(Colombo) REUTERS: Sri Lankan shares ended at a 5-1/2-year low and the rupee fell yesterday as investors awaited a budget vote on Tuesday to assess the political stability of the government led by Prime Minister Ranil Wickremesinghe.
Sri Lankan Finance Minister Mangala Samaraweera last week presented the 2019 budget that raises spending while setting an ambitious goal to reduce the country’s large fiscal deficit. An interim budget vote is scheduled for Tuesday.
Wickremesinghe-led government’s political stability has been questioned by the opposition since he was reinstated as prime minister after a 51-day political crisis.
The Colombo Stock Exchange index slid 0.73 percent to 5,680.30, its lowest close since September 10, 2013. The benchmark stock index had fallen 1.63 percent last week, recording its third straight weekly fall. It declined 2.9 percent in February, its second straight monthly fall.

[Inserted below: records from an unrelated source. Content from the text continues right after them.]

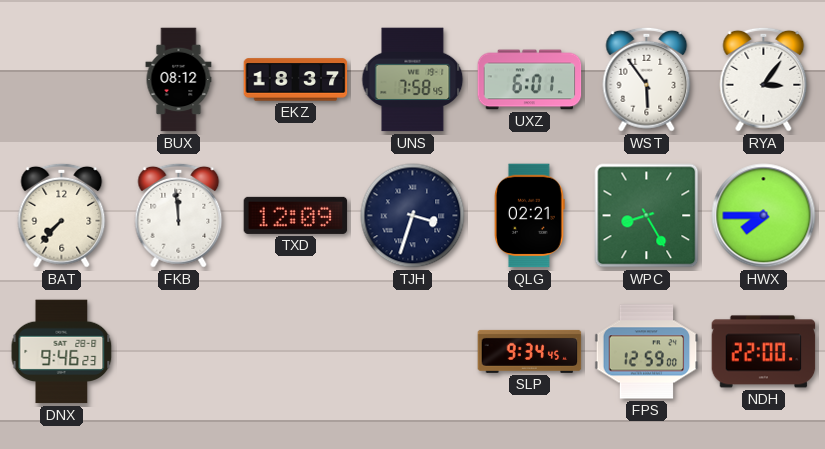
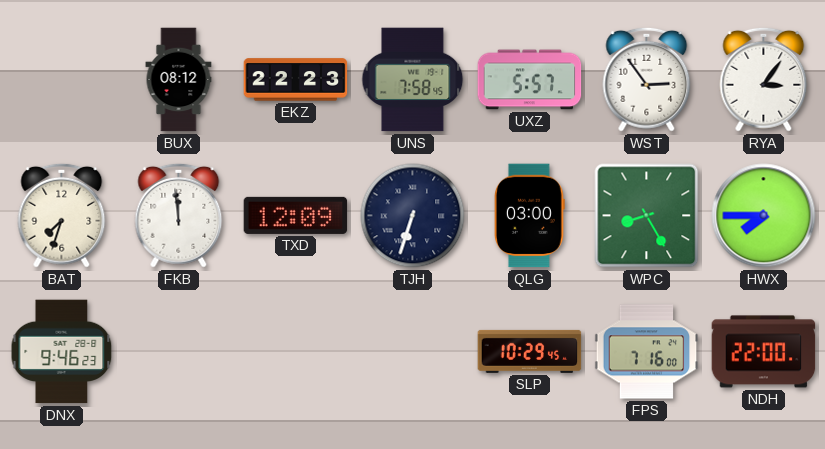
EKZ: 18:37 -> 22:23
UXZ: 6:01 -> 5:57
WST: 5:54 -> 2:54
BAT: 7:37 -> 7:33
TJH: 3:33 -> 6:33
QLG: 02:21 -> 03:00
SLP: 9:34 -> 10:29
FPS: 12:59 -> 7:16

The turnover was Rs.400 million, less than half of last year’s daily average of Rs.834 million.Foreign investors bought a net Rs.6.1 million worth of shares yesterday but they have been net sellers of Rs.5.96 billion worth of equities so far this year.

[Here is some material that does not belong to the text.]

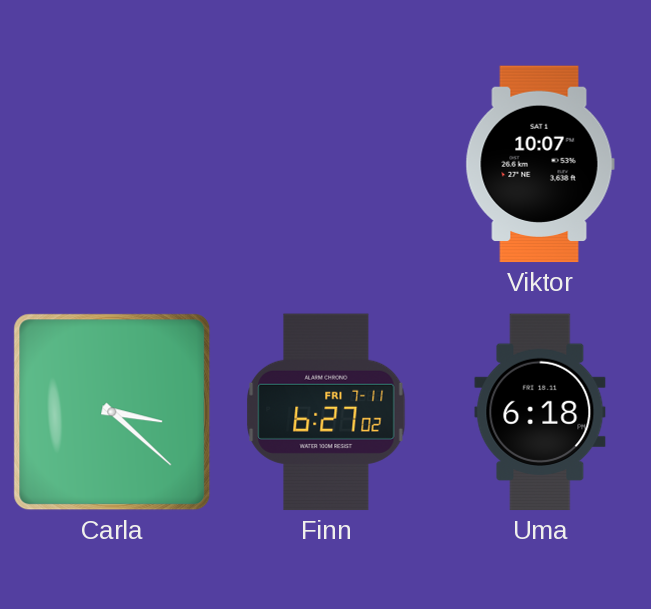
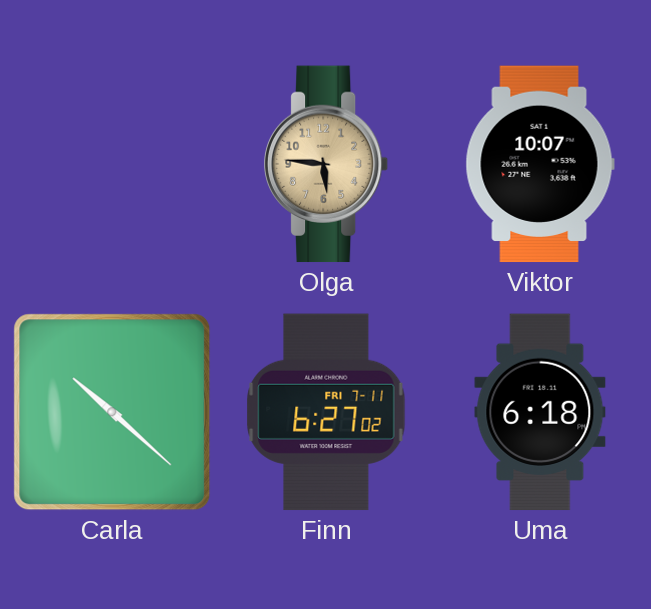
Olga: none -> 5:46
Carla: 3:22 -> 10:22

Shares in Hatton National Bank PLC fell 4.0 percent while Sri Lanka Telecom PLC lost 5.9 percent, Seylan Bank PLC ended 11.3 percent lower and Sampath Bank PLC closed down 2.5. The rupee closed tad weaker at 178.50/65 per dollar compared to Friday’s close of 178.40/60. Inflows from a sale of US $ 2.4 billion sovereign bonds were expected to boost the rupee. The sale is crucial for the island nation to boost investor sentiment, which was dented by rating downgrades by all three rating agencies after the political crisis in October.
The rupee has climbed 2.3 percent so far this year as exporters converted dollars and foreign investors purchased government securities amid stabilising investor confidence after the country repaid a US $ 1 billion sovereign bond in mid-January. Worries over heavy debt repayment after the 51-day political crisis that resulted in a series of credit-rating downgrades dented investor sentiment as the country struggled to repay its foreign loans.

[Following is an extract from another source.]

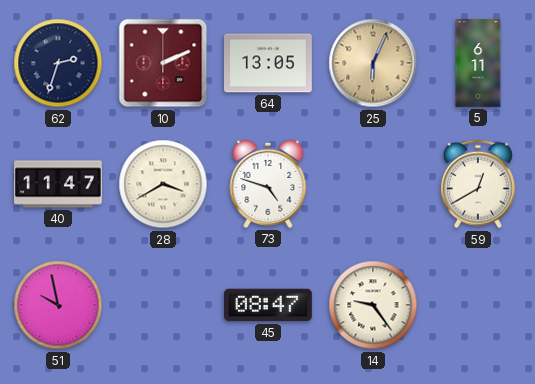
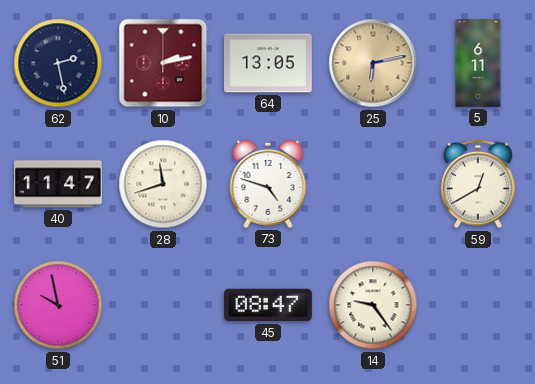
62: 2:33 -> 2:28
10: 2:11 -> 2:13
25: 6:04 -> 6:13
28: 3:40 -> 11:42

The rupee dropped 16 percent in 2018, and was one of the worst-performing currencies in Asia due to heavy foreign outflows.
Foreign investors bought a net Rs.636.3 million worth of government securities in the week ended March 6, the first net inflow in three weeks but they have sold a net Rs.2.8 billion so far this year, the Central Bank’s latest data showed.